◆ Recorded information
- - -

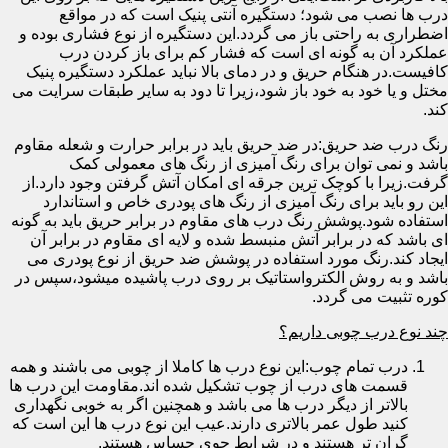
درب ها نصب می شود؛ دستگیره آنتی پنیک است که در مواقع
اضطراری به راحتی باز می گردد.این دستگیره از نوع فشاری بوده و
عملکرد آن به گونه ای است که فشار کم برای باز کردن درب
کافیست.در هنگام حریق و در دمای بالا نباید عملکرد دستگیره پنیک
مختل و یا خود به خود باز شود،زیرا تا دود به سایر طبقات سرایت می
کند.
رنگ درب ضد حریق:در ضد حریق باید در برابر حرارت و شعله مقاوم
باشد و نمی توان برای رنگ آمیزی از رنگ های معمولی کمک
گرفت.زیرا با کوچک ترین جرقه ای امکان آتش گرفتن وجود دارد.از
این رو باید برای رنگ آمیزی از رنگ های پودری خاص و استاندارد
استفاده شود.پوشش رنگ درب های مقاوم در برابر حریق باید به گونه
ای باشد که در برابر آتش منبسط شده و لایه ای مقاوم در برابر آن
ایجاد کند.رنگ مورد استفاده در پوشش ضد حریق از نوع پودری می
باشد و به روش الکترواستاتیک بر روی درب پاشیده میشود،سپس در
کوره تثبیت می گردد.
چند نوع درب چوبی داریم؟
درب تمام چوب:این نوع درب ها کاملا از چوبی می باشند و همه
قسمت های درب از چوب تشکیل شده اند.مقاومت این درب ها
بالاتر از دیگر درب ها می باشد و همچنین اگر به خوبی نگهداری
کنید طول عمر بالاتری دارند.عیب این نوع درب ها این است که
گران تر هستند و در شرایط جوی حساس هستند.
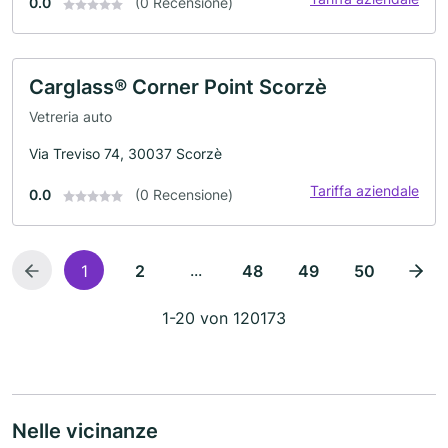
0.0
(0 Recensione)
Carglass® Corner Point Scorzè
Vetreria auto
Via Treviso 74, 30037 Scorzè
Tariffa aziendale
0.0
(0 Recensione)
...
1
2
48
49
50
1-20 von 120173
Nelle vicinanze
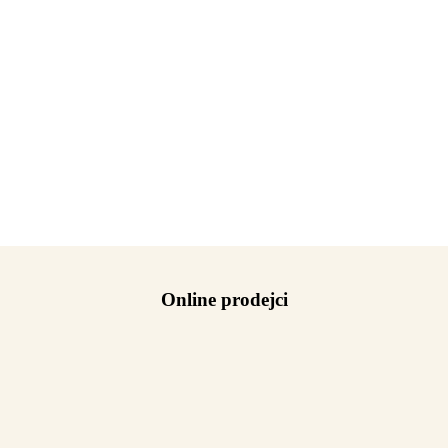
Online prodejci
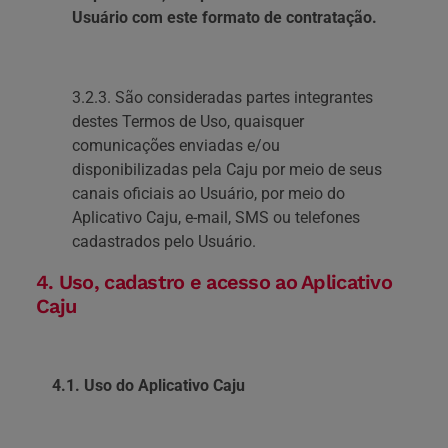
Usuário com este formato de contratação.
3.2.3. São consideradas partes integrantes
destes Termos de Uso, quaisquer
comunicações enviadas e/ou
disponibilizadas pela Caju por meio de seus
canais oficiais ao Usuário, por meio do
Aplicativo Caju, e-mail, SMS ou telefones
cadastrados pelo Usuário.
4. Uso, cadastro e acesso ao Aplicativo
Caju
4.1. Uso do Aplicativo Caju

- - -

Pictures excluded, transcribe the listing above exactly from the line with "باشد و به روش" through the line with "cadastrados pelo Usuário.", and no further.

◆ Exercise result
باشد و به روش الکترواستاتیک بر روی درب پاشیده میشود،سپس در
کوره تثبیت می گردد.
چند نوع درب چوبی داریم؟
درب تمام چوب:این نوع درب ها کاملا از چوبی می باشند و همه
قسمت های درب از چوب تشکیل شده اند.مقاومت این درب ها
بالاتر از دیگر درب ها می باشد و همچنین اگر به خوبی نگهداری
کنید طول عمر بالاتری دارند.عیب این نوع درب ها این است که
گران تر هستند و در شرایط جوی حساس هستند.
0.0
(0 Recensione)
Carglass® Corner Point Scorzè
Vetreria auto
Via Treviso 74, 30037 Scorzè
Tariffa aziendale
0.0
(0 Recensione)
...
1
2
48
49
50
1-20 von 120173
Nelle vicinanze
Online prodejci
Usuário com este formato de contratação.
3.2.3. São consideradas partes integrantes
destes Termos de Uso, quaisquer
comunicações enviadas e/ou
disponibilizadas pela Caju por meio de seus
canais oficiais ao Usuário, por meio do
Aplicativo Caju, e-mail, SMS ou telefones
cadastrados pelo Usuário.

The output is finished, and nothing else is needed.